Big Mother connaissant a priori l'allemand et l'urdū autant que l'anglais ou le français, il est peu probable cependant que ces petits jeux offrent un rempart au cassage... Plus amusants sont les exercices où l'on ôte des lettres (ce qui n'est pas de nature à rebuter un lecteur d'arabe ou d'hébreu, langues qui ne notent pas les voyelles) ou ceux où l'on en permute. Cela reste des jeux dignes du Journal de Mickey. En réalité, toute forme de grammaire est une béance pour le casseur.
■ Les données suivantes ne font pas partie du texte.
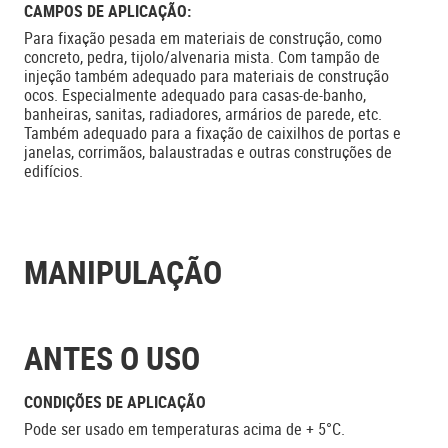
CAMPOS DE APLICAÇÃO:
Para fixação pesada em materiais de construção, como
concreto, pedra, tijolo/alvenaria mista. Com tampão de
injeção também adequado para materiais de construção
ocos. Especialmente adequado para casas-de-banho,
banheiras, sanitas, radiadores, armários de parede, etc.
Também adequado para a fixação de caixilhos de portas e
janelas, corrimãos, balaustradas e outras construções de
edifícios.
MANIPULAÇÃO
ANTES O USO
CONDIÇÕES DE APLICAÇÃO
Pode ser usado em temperaturas acima de + 5°C.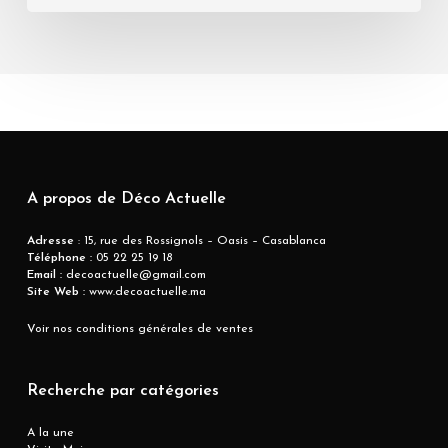
A propos de Déco Actuelle
Adresse
: 15, rue des Rossignols – Oasis – Casablanca
Téléphone :
05 22 25 19 18
Email :
decoactuelle@gmail.com
Site Web :
www.decoactuelle.ma
Voir nos conditions générales de ventes
Recherche par catégories
A la une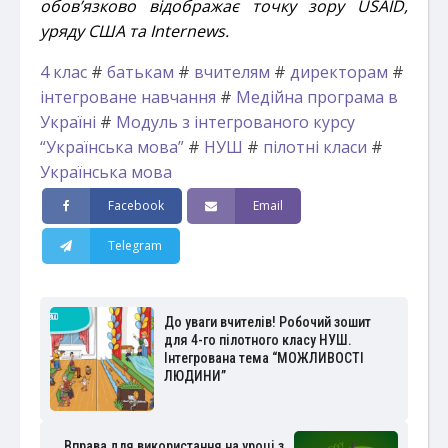
обов’язково відображає точку зору USAID,
уряду США та Internews.
4 клас
#
батькам
#
вчителям
#
директорам
#
інтегроване навчання
#
Медійна програма в
Україні
#
Модуль з інтегрованого курсу
“Українська мова”
#
НУШ
#
пілотні класи
#
Українська мова
Facebook
Email
Telegram
До уваги вчителів! Робочий зошит
для 4-го пілотного класу НУШ.
Інтегрована тема “МОЖЛИВОСТІ
ЛЮДИНИ”
Вправа для використання на уроці з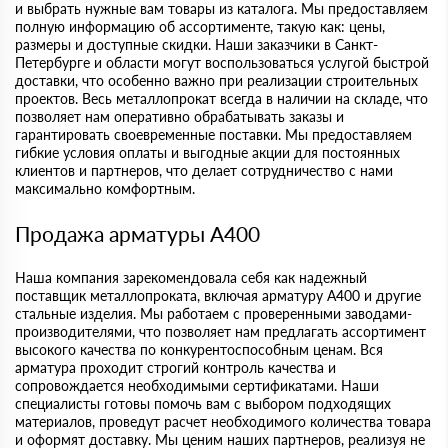
и выбрать нужные вам товары из каталога. Мы предоставляем
полную информацию об ассортименте, такую как: цены,
размеры и доступные скидки. Наши заказчики в Санкт-
Петербурге и области могут воспользоваться услугой быстрой
доставки, что особенно важно при реализации строительных
проектов. Весь металлопрокат всегда в наличии на складе, что
позволяет нам оперативно обрабатывать заказы и
гарантировать своевременные поставки. Мы предоставляем
гибкие условия оплаты и выгодные акции для постоянных
клиентов и партнеров, что делает сотрудничество с нами
максимально комфортным.
Продажа арматуры A400
Наша компания зарекомендовала себя как надежный
поставщик металлопроката, включая арматуру А400 и другие
стальные изделия. Мы работаем с проверенными заводами-
производителями, что позволяет нам предлагать ассортимент
высокого качества по конкурентоспособным ценам. Вся
арматура проходит строгий контроль качества и
сопровождается необходимыми сертификатами. Наши
специалисты готовы помочь вам с выбором подходящих
материалов, проведут расчет необходимого количества товара
и оформят доставку. Мы ценим наших партнеров, реализуя не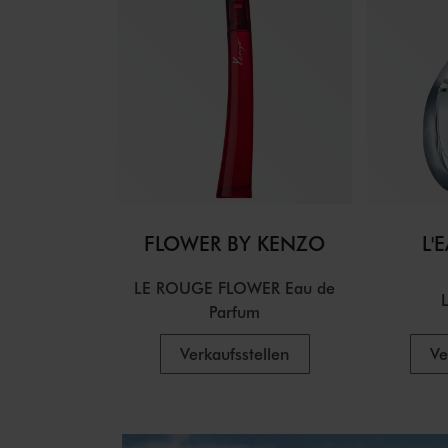
FLOWER BY KENZO
L'
LE ROUGE FLOWER Eau de
Parfum
Verkaufsstellen
Ve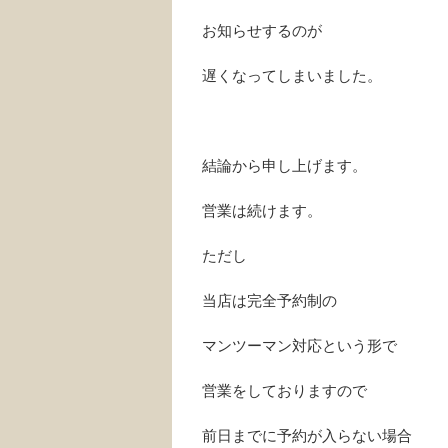
お知らせするのが
遅くなってしまいました。
結論から申し上げます。
営業は続けます。
ただし
当店は完全予約制の
マンツーマン対応という形で
営業をしておりますので
前日までに予約が入らない場合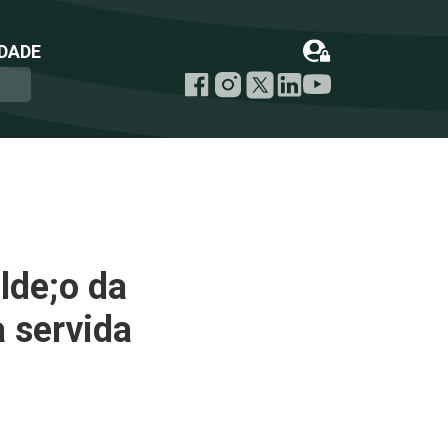
DADE
lde;o da
 servida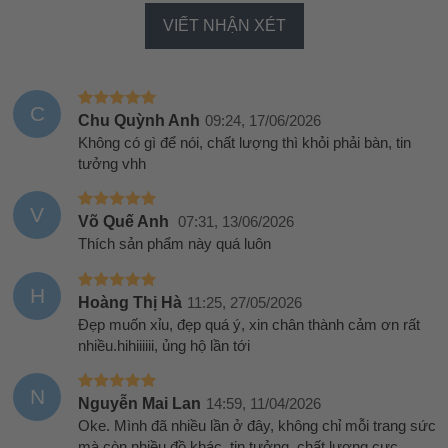
VIẾT NHẬN XÉT
C
Chu Quỳnh Anh
09:24, 17/06/2026
Không có gì để nói, chất lượng thì khỏi phải bàn, tin
tưởng vhh
V
Võ Quế Anh
07:31, 13/06/2026
Thích sản phẩm này quá luôn
H
Hoàng Thị Hà
11:25, 27/05/2026
Đẹp muốn xỉu, đẹp quá ý, xin chân thành cảm ơn rất
nhiều.hihiiiiii, ủng hộ lần tới
N
Nguyễn Mai Lan
14:59, 11/04/2026
Oke. Mình đã nhiều lần ở đây, không chỉ mỗi trang sức
mà còn nhiều đồ khác, tin tưởng, chất lượng cực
L'orthographe d'un illettré (et le T9 d'un ado!) offrent sans doute une plus grande résistance à la machine, comme s'en sont plaints certains moteurs de recherche (voir le cas de Bing) ... A moins que l'usage de la belle langue française, telle qu'établie par Vaugelas et codifiée par Grevisse, ne soit jugée inquiétante par les algos?
Il reste ce que j'appellerais volontiers le Code Salvatore. Changer de langue en permanence. Stupido ? Dans le monde actuel, où les réunions de travail se font dans les 800 mots d'anglais que chacun connaît, la pratique paraîtrait incongrue. Puis-je rappeler la fascination qu'éprouvait au contraire un Jules Verne, visionnaire progressiste, pour les personnages (Otto Lidenbrock et d'autres) polyglottes et même latinistes ? Evidemment changer de langue au milieu de la phrase vous fera détecter... mais les maghrébins (qui sont naturellement bi ou trilingues) le font en permanence, comme vous l'entendez aisément dans le métro et t les hommes d'affaires émaillent leur pauvre français d'un (non moins pauvre) anglais. Vous serez noyé dans la masse des faux positifs. Pas si stupido...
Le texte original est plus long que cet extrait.